Stored entries
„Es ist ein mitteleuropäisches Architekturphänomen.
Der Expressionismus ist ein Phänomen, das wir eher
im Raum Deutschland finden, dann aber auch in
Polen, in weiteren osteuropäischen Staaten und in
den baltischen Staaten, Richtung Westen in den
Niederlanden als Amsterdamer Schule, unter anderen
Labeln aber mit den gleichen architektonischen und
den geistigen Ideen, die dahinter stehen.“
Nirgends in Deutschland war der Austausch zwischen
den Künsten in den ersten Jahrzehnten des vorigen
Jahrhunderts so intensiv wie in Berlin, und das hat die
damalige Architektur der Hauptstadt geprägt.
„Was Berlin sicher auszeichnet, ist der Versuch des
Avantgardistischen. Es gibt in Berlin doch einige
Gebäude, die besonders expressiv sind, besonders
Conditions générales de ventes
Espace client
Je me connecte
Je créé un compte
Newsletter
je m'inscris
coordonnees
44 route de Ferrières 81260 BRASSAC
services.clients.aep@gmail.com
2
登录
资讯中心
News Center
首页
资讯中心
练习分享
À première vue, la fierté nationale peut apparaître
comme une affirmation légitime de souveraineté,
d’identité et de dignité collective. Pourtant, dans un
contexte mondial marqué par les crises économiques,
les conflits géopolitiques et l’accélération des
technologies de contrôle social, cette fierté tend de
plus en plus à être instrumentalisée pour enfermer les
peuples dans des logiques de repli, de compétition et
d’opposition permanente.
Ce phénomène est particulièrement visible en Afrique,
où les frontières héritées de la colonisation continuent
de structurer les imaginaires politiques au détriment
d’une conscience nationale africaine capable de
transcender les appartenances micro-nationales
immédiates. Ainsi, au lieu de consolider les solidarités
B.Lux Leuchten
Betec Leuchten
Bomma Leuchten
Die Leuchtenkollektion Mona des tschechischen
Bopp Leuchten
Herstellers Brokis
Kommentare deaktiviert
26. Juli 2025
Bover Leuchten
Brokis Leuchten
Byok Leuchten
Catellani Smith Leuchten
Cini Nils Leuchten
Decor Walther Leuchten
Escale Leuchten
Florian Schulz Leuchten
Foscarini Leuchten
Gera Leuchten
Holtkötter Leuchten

> **Work item**
Nothing but the lines from the one with "d’identité et de" through the final line of the data belongs in the answer, and they must match exactly.

> **Worked solution**
d’identité et de dignité collective. Pourtant, dans un
contexte mondial marqué par les crises économiques,
les conflits géopolitiques et l’accélération des
technologies de contrôle social, cette fierté tend de
plus en plus à être instrumentalisée pour enfermer les
peuples dans des logiques de repli, de compétition et
d’opposition permanente.
Ce phénomène est particulièrement visible en Afrique,
où les frontières héritées de la colonisation continuent
de structurer les imaginaires politiques au détriment
d’une conscience nationale africaine capable de
transcender les appartenances micro-nationales
immédiates. Ainsi, au lieu de consolider les solidarités
B.Lux Leuchten
Betec Leuchten
Bomma Leuchten
Die Leuchtenkollektion Mona des tschechischen
Bopp Leuchten
Herstellers Brokis
Kommentare deaktiviert
26. Juli 2025
Bover Leuchten
Brokis Leuchten
Byok Leuchten
Catellani Smith Leuchten
Cini Nils Leuchten
Decor Walther Leuchten
Escale Leuchten
Florian Schulz Leuchten
Foscarini Leuchten
Gera Leuchten
Holtkötter Leuchten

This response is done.